Printmaker and painter Carl Moser was born in Bolzano, South Tyrol, on January 27, 1873, the son of painter Karl Moser the Elder. His formal art training began at the Academy of Fine Arts in Munich, where he studied under Karl Raupp, Gabriel von Hackl, and Ludwig von Herterich. He had established himself as an up-and-coming Austrian artist by the late 1890s and, in 1897, co-founded the Vienna Secession movement with Maxmilian Kurzweil, Gustav Klimt, Koloman Moser, Joseph Olbrich, and Josef Hoffman. His work was especially lauded by Kurzweil, editor of the Secession periodical Ver Sacrum and the person often credited with encouraging Moser to learn the color woodcut technique.
Following his years at the Academy, Moser spent time travelling in Germany, Italy and Corsica before settling in Paris in 1901, where he first learned of ukiyo-e, the Japanese woodcut style that had gained wild popularity throughout Europe by 1900. While living in France, Moser traveled to Brittany every summer, where the coastal towns and people soon became a source of great inspiration and one that he carried throughout his career. In 1906 he enrolled at the Academie Julian, where he studied for a year before he was forced to return to Bolzano due to financial difficulty.
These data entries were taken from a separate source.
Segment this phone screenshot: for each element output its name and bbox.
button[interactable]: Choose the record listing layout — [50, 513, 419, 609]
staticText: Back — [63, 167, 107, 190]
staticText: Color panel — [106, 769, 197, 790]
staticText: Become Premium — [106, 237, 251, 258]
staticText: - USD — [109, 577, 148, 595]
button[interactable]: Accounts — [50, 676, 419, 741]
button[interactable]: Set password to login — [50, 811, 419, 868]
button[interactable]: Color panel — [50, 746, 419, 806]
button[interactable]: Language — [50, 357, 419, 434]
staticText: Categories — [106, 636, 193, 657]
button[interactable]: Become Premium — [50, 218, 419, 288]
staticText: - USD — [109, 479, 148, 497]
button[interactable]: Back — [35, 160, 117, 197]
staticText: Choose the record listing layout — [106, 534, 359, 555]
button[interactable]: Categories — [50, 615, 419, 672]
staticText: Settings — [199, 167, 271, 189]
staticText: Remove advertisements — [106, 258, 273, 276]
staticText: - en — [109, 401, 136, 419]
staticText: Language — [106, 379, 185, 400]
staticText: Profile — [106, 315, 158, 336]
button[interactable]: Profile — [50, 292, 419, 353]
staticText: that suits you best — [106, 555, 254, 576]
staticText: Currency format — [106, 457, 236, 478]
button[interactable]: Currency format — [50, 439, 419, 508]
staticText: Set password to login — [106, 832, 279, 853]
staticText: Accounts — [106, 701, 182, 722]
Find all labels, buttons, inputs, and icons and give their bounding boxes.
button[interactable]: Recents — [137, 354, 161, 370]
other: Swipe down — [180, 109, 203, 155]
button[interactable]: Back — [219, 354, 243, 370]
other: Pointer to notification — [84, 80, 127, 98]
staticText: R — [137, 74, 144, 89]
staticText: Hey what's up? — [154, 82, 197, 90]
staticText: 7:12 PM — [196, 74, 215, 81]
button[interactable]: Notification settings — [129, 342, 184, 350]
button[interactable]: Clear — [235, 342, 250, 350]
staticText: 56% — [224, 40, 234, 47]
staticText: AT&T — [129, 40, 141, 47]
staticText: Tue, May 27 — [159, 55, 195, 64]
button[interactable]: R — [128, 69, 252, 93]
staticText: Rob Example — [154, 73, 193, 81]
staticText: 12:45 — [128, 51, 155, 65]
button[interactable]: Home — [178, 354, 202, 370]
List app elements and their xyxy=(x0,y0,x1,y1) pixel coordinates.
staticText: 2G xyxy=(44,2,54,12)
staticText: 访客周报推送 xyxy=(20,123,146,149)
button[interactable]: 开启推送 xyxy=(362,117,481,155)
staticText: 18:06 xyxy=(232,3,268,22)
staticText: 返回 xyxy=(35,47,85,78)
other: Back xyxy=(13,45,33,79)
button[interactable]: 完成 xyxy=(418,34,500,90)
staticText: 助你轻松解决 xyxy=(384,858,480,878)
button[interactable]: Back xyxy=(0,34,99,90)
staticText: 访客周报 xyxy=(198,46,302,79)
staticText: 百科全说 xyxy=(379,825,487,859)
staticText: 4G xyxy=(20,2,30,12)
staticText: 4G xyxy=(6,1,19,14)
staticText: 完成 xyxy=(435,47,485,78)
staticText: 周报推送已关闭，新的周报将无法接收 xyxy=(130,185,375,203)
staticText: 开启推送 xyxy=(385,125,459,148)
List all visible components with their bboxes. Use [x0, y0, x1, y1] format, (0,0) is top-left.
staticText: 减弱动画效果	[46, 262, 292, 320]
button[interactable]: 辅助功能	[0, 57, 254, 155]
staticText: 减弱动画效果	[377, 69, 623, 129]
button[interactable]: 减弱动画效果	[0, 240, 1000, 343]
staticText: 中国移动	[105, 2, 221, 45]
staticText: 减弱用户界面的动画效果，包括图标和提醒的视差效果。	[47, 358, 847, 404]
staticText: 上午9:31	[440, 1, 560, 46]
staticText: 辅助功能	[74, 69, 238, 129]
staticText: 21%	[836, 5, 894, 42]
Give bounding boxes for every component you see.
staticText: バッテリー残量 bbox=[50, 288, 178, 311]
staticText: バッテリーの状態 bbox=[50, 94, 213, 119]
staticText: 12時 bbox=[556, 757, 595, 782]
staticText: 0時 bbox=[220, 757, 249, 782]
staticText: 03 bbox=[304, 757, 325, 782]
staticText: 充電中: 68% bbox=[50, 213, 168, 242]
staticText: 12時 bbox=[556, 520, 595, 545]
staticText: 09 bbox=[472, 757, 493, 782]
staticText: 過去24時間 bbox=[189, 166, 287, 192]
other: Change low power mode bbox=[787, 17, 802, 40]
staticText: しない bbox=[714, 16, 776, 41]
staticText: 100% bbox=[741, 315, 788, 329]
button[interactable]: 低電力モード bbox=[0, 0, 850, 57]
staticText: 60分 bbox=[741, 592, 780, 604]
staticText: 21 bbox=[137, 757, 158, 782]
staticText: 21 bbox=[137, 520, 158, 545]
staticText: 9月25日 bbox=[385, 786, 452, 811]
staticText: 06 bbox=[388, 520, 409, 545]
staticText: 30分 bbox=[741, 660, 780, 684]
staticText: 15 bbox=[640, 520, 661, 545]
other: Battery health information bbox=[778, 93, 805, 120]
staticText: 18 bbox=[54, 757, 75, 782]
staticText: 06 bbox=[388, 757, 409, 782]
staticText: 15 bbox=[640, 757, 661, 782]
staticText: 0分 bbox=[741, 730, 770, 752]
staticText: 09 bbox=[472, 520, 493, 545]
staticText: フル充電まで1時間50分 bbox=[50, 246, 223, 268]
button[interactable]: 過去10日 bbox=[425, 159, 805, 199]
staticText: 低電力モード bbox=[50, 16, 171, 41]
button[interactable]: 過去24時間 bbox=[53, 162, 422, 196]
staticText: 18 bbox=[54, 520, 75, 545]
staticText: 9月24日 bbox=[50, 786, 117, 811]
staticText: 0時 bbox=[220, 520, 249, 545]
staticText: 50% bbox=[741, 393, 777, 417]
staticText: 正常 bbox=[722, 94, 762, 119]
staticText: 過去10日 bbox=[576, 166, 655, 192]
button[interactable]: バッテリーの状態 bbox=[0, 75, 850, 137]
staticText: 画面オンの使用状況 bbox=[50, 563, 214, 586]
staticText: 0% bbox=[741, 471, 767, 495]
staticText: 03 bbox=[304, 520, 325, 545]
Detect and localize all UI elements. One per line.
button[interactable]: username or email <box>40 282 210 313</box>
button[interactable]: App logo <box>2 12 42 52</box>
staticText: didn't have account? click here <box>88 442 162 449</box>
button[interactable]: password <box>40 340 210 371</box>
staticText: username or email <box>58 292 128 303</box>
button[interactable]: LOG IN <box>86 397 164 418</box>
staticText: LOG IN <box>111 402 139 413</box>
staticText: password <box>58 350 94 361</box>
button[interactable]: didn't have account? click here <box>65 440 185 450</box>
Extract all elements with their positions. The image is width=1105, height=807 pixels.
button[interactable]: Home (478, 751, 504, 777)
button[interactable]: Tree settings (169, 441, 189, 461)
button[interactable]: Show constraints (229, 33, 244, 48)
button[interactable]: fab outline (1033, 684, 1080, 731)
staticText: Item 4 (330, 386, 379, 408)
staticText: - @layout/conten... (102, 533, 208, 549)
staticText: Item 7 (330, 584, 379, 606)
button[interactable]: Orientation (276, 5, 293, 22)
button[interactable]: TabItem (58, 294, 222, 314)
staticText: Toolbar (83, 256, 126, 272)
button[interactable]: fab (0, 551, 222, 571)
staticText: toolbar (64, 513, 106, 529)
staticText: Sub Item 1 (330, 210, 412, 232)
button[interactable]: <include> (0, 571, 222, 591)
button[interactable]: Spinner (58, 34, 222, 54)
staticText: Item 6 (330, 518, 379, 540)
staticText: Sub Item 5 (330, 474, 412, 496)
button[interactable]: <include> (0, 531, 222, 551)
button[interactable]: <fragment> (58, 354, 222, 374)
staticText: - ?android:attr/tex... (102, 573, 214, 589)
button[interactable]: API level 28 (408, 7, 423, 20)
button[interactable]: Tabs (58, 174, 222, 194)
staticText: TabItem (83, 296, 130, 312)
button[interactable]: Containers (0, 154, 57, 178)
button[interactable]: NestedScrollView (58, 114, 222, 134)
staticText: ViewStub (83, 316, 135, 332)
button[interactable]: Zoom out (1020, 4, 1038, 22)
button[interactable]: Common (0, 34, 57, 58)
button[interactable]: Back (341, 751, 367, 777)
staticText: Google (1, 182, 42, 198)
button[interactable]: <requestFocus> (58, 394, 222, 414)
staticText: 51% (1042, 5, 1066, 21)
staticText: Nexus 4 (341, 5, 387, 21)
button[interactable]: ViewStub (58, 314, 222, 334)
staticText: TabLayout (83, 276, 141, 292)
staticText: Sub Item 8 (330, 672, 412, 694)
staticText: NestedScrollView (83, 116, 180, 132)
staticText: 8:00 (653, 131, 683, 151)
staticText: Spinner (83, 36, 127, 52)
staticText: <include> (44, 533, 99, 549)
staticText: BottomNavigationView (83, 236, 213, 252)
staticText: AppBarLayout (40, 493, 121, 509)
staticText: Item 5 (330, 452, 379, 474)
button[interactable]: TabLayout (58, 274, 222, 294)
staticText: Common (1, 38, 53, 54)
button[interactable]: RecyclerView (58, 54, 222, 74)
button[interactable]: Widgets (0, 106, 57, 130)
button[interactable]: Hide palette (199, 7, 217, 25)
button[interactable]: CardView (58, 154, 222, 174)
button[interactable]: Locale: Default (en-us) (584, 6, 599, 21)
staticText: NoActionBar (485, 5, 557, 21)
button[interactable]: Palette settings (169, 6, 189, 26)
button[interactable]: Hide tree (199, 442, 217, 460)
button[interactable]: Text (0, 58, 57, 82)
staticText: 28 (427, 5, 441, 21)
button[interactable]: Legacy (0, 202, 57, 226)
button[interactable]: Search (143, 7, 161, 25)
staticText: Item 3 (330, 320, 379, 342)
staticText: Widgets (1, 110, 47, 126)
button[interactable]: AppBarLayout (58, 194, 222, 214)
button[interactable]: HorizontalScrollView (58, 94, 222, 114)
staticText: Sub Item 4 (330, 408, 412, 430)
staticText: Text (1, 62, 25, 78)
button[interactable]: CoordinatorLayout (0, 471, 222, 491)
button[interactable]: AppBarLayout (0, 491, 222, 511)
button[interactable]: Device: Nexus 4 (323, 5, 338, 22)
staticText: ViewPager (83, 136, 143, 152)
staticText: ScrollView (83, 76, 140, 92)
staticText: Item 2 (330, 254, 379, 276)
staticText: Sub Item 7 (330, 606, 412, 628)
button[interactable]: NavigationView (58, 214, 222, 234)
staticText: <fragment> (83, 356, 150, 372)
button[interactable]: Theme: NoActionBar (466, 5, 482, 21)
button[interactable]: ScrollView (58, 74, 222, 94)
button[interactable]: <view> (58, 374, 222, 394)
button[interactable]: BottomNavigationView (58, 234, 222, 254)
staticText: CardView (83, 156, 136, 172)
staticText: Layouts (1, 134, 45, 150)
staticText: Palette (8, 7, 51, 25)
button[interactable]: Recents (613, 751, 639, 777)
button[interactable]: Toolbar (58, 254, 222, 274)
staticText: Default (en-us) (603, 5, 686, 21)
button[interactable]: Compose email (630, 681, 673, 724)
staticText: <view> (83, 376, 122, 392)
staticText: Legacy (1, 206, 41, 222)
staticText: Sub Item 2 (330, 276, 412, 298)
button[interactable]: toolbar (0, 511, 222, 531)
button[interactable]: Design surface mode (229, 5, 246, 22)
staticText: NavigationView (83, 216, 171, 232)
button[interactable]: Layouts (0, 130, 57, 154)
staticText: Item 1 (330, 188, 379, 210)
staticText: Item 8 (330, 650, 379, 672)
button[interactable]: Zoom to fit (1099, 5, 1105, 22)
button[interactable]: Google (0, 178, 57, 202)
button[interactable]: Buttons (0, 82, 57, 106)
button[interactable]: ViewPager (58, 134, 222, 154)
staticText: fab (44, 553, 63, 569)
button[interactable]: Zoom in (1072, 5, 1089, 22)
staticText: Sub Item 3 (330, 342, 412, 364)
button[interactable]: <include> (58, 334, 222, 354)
His main focuses by this time were Japanese woodcut and French Impressionism, and he became known for his richly hued, sensitive imagery, particularly of the daily lives of coastal Bretons. Recognition for his work was soon garnered by the Viennese government and between 1910 and 1915 several of his woodcuts were purchased by the Albertina Museum of Prints and Drawings. In 1914 he exhibited his work at the first international art exhibition in Leipzig, and showed frequently in Vienna's leading galleries, such as Galerie Miethke.
With the outbreak of World War I and the ensuing separation of South Tyrol from Austria, he and many other South Tyrolean artists were forced to change their nationality to Italian, and could no longer exhibit in those countries. Moser, now unable to maintain his professional relationships with dealers in Austria and Germany, was effectively cut off from his source of income and reputation. Though attempts were made to revive the careers of Tyrolean artists after the war - including a major exhibition in Zurich in 1920 - Moser had to focus solely on Italian exhibitions until the relaxation of the laws in the mid 1920s. By then, however, the damage had been done: Moser was no longer a leading artist in the now rapidly changing Europe, and age had lessened his ability to travel and self-promote as he once had. He continued to show in the Venice Biennale until 1936, but failing health rendered him unable to continue working. He became isolated and, despite having been one of the most influential Austrian color woodcut artists of his time, he died in poverty and obscurity in Bolzano on June 23, 1939.
Four decades later, Moser's work would be rediscovered and celebrated with a major retrospective in Innsbruck in 1978. His work can be found in the Albertina Museum in Vienna; the British Museum, London; and the Oglethorpe University Museum of Art, Brookhaven, GA.